Exactly the lines from the one containing "Chevaux et Proverbes" to the last line of the records, inclusive, are to be transcribed; include no others.

**DATA FOR REVIEW:**
__________
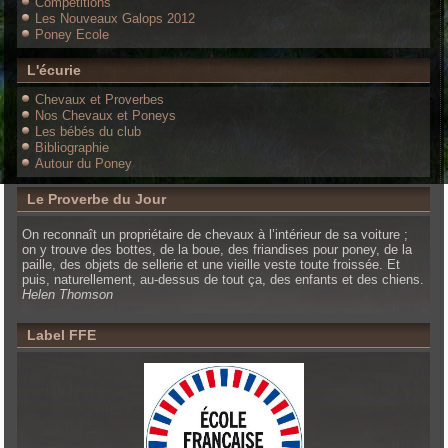
Compétitions
Les Nouveaux Galops 2012
Poney Ecole
L'écurie
Chevaux et Proverbes
Nos Chevaux et Poneys
Les bébés du club
Bibliographie
Autour du Poney
Le Proverbe du Jour
On reconnaît un propriétaire de chevaux à l’intérieur de sa voiture ;
on y trouve des bottes, de la boue, des friandises pour poney, de la
paille, des objets de sellerie et une vieille veste toute froissée. Et
puis, naturellement, au-dessus de tout ça, des enfants et des chiens.
Helen Thomson
Label FFE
__________
**RESULT:**
Chevaux et Proverbes
Nos Chevaux et Poneys
Les bébés du club
Bibliographie
Autour du Poney
Le Proverbe du Jour
On reconnaît un propriétaire de chevaux à l’intérieur de sa voiture ;
on y trouve des bottes, de la boue, des friandises pour poney, de la
paille, des objets de sellerie et une vieille veste toute froissée. Et
puis, naturellement, au-dessus de tout ça, des enfants et des chiens.
Helen Thomson
Label FFE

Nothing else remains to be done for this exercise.